The Martabe Project, with resources of close to 6 million ounces of gold and 60 million ounces of silver, is located in Northern Sumatra. Its previous owners include Agincourt Resources and Newmont Mining. The Project has 18 months of construction remaining once work restarts and will produce around 230koz of gold per annum for the first six years of the current nine year production schedule.

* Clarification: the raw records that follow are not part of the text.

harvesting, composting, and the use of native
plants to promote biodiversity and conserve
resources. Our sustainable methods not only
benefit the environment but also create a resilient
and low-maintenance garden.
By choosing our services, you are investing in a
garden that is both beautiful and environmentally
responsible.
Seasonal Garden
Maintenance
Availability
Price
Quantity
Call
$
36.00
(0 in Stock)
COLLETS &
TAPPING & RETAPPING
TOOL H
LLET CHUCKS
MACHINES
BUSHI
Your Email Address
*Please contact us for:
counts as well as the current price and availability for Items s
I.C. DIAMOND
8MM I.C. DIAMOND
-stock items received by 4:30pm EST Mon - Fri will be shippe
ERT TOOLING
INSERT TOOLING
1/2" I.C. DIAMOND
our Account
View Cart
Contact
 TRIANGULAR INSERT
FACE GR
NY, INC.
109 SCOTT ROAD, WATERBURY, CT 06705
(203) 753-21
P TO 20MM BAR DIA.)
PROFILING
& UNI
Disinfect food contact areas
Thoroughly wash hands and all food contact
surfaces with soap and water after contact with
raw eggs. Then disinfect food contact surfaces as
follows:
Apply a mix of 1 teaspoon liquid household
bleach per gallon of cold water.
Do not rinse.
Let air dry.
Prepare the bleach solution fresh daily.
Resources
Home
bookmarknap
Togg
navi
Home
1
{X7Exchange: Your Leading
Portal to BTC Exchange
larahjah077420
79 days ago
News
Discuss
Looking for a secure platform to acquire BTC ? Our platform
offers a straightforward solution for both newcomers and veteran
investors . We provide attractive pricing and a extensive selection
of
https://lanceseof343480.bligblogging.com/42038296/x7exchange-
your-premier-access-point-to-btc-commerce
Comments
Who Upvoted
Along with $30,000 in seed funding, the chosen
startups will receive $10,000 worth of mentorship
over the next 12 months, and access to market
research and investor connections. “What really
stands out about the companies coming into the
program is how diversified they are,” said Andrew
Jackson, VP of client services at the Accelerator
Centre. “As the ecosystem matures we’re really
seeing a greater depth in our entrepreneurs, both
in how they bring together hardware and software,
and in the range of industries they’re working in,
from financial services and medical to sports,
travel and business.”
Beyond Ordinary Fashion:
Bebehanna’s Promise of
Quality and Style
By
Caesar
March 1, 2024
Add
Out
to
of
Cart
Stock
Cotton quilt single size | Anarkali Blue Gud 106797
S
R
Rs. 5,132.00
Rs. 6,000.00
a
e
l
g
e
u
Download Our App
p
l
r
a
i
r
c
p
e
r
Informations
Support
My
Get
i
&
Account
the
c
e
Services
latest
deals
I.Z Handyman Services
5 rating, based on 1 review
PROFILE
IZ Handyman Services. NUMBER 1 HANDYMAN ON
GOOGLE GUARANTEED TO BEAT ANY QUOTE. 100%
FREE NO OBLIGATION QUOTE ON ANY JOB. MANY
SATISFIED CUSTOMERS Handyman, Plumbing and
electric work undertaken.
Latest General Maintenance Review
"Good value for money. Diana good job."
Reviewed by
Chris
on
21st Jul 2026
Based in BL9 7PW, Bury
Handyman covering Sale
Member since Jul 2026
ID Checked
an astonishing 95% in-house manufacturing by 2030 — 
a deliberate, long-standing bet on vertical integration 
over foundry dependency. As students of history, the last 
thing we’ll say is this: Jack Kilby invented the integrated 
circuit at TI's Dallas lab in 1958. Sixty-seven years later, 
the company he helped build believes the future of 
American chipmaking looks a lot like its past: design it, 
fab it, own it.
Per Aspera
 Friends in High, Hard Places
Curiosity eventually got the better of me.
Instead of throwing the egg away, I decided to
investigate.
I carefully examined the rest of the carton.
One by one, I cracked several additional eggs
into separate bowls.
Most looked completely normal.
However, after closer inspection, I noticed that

Azure acted as financial adviser to China Sci-Tech and was involved throughout all aspects of the acquisition.
Consolidated Minerals
Consolidated Minerals
A$77m Recommended Takeover Offer for Reliance Mining
Consolidated Minerals was a producer of manganese and chromite looking to expand its resource into other stainless steel materials. Azure Capital advised Consolidated Minerals in approaching Reliance Mining, the owner of the Beta Hunt and East Alpha nickel mine in Kambalda.
Azure led the negotiation of the recommended offer over the Christmas break when markets were closed and managed efficient completion of the transaction over the following two months.
Monarch Resources
Monarch Resources
A$40m Recommended Takeover Offer for Siberia Mining Corporation
Monarch Resources is a Western Australian focused gold producer and was advised by Azure Capital in acquiring Siberia Mining, which held complementary tenements in the same region as Monarch. The 100% scrip offer was recommended by Siberia and supported by its major institutional shareholders. The transaction enabled Monarch to increase its resource base and ultimately commence production of gold from its Davyhurst Mill in August 2008, some 18 months after completion.